This title is no oxymoron. My wife and I took a short trip to Buffalo, prompted by the scheduled mid-June opening of the Buffalo AKG Art Museum’s (formerly Albright-Knox Gallery) new building. It turns out that the building is slightly behind schedule; we could see a curving bridge leading to the building and its glass exterior, but it is not yet open for exhibits. Our disappointment was mitigated by the Museum’s impressive permanent collection and its new glass-ceilinged town square. And located across the street from the AKG is Buffalo State University’s Burchfield Penney Art Center, which displays regional art as well as the Stanford Lipsey Art Glass Collection, a superb display of fifty contemporary pieces, also well worth visiting.
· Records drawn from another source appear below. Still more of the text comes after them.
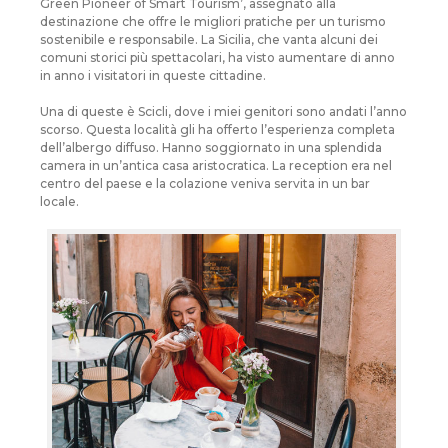
Green Pioneer of Smart Tourism’, assegnato alla
destinazione che offre le migliori pratiche per un turismo
sostenibile e responsabile. La Sicilia, che vanta alcuni dei
comuni storici più spettacolari, ha visto aumentare di anno
in anno i visitatori in queste cittadine.
Una di queste è Scicli, dove i miei genitori sono andati l’anno
scorso. Questa località gli ha offerto l’esperienza completa
dell’albergo diffuso. Hanno soggiornato in una splendida
camera in un’antica casa aristocratica. La reception era nel
centro del paese e la colazione veniva servita in un bar
locale.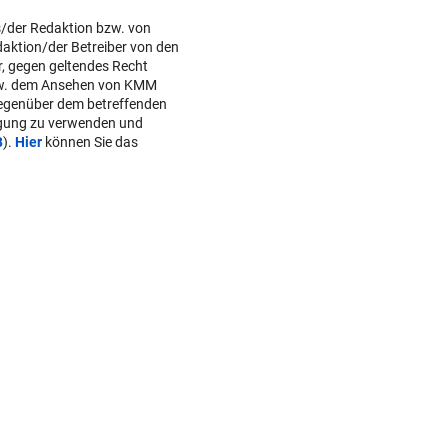
s/der Redaktion bzw. von
daktion/der Betreiber von den
r, gegen geltendes Recht
w. dem Ansehen von KMM
gegenüber dem betreffenden
lgung zu verwenden und
B
).
Hier
können Sie das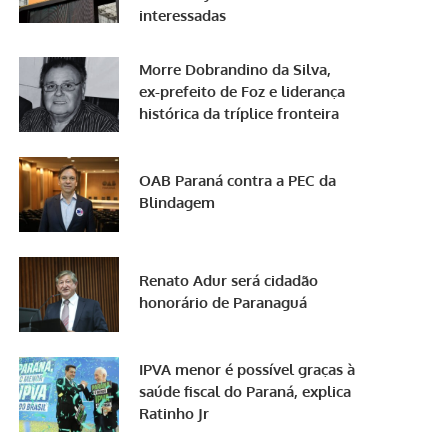
interessadas
Morre Dobrandino da Silva,
ex-prefeito de Foz e liderança
histórica da tríplice fronteira
OAB Paraná contra a PEC da
Blindagem
Renato Adur será cidadão
honorário de Paranaguá
IPVA menor é possível graças à
saúde fiscal do Paraná, explica
Ratinho Jr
A Frank Lloyd Wright Mecca
Buffalo is a mecca for people interested in the work of the architect Frank Lloyd Wright. Darwin Martin, a corporate executive at the turn of the twentieth century, became one of Wright’s most important patrons. This relationship led Wright to design a group of four contiguous houses in Buffalo for Martin’s family and domestic staff as well as their summer home twenty miles south of Buffalo on Lake Erie. The Martin House complex and the Graycliff Conservancy are both top destinations for anyone interested in Wright specifically or in architecture at all. (In a previous post, I discussed my life-long interest in architecture.)
The Martin House and Graycliff both display the key components of Wright’s revolutionary architectural philosophy. These include “breaking the box” of houses divided into walled-off rooms, anchoring a house on pillars with cantilevered components, plentiful windows (because the exterior walls aren’t load-bearing), integration of the space in the house with its external environment, and an emphasis on horizontal over vertical lines (giving rise to the term Prairie School). Rooms on the main floor aren’t divided from, but flow into one another. Because the second floor is private space, Wright de-emphasizes and hides staircases. The docents at both the Martin House and at Graycliff are excellent at explaining Wright’s philosophy and showing how it is expressed in design.
The restoration of the Martin House is an impressive story of public enterprise and civic volunteerism. Martin lost his fortune in the Great Depression and after his death in 1935, his wife Isabelle walked away from the house. It was left to the elements and parts of it were dismantled. The renovation began in the Sixties and involved rebuilding major parts of the house, such as a long pergola leading to a conservatory with a replica of the Winged Victory.
The renovations are essentially complete, except restoring all the original leaded glass windows that use Wright’s famous “tree of life” motif. Doing this would cost several million dollars.
The Heath House
My wife and I went for a walk in a heritage district near the AKG Museum. We noticed a house that had Wright’s earmarks of horizontal lines, a porch integrated into the building, a low-pitched roof, and stained glass windows. A quick search showed that this house was built for William Heath, one of Martin’s fellow executives, at the same time as Martin’s House. The home is privately owned and doesn’t even have a plaque. I understand the current owner’s desire for privacy, but I hope that at some time in the future this house will come into the public domain. A second major Wright commission, the Davidson House, also is privately owned, and I hope it too comes into the public domain.
These houses were designed for the wealthiest of clients and include extremely expensive detailing and workmanship, but the concepts they embody have enormously influenced subsequent generations of architects. We came away from our three days in Buffalo restored and inspired, particularly by reflecting on the revolutionary work of an architectural genius. I encourage my readers to make this trip, especially when the AKG Museum’s new building is complete.
A Few Logistical Matters (If you go …)
- If you are crossing the border by car, especially during high season, you can encounter long delays. With three bridges to choose from (Lewiston-Queenston, Peace Bridge, Rainbow Bridge) it makes sense to check wait times posted by both the US and Canadian governments.
- Buffalo is ringed by expressways (I-190 and I-290) that Google Maps and Waze recommend because the travel time when they are uncongested is shorter than non-expressway routes. We find unfamiliar expressways stressful and suggest using urban streets, which are also a better way to explore the city.
- We stayed in a non-descript suburban hotel. A better choice would have been the newly opened Richardson Hotel, located in a renovated heritage building on the campus of Buffalo State University, and also much closer to the AKG Museum and Martin House.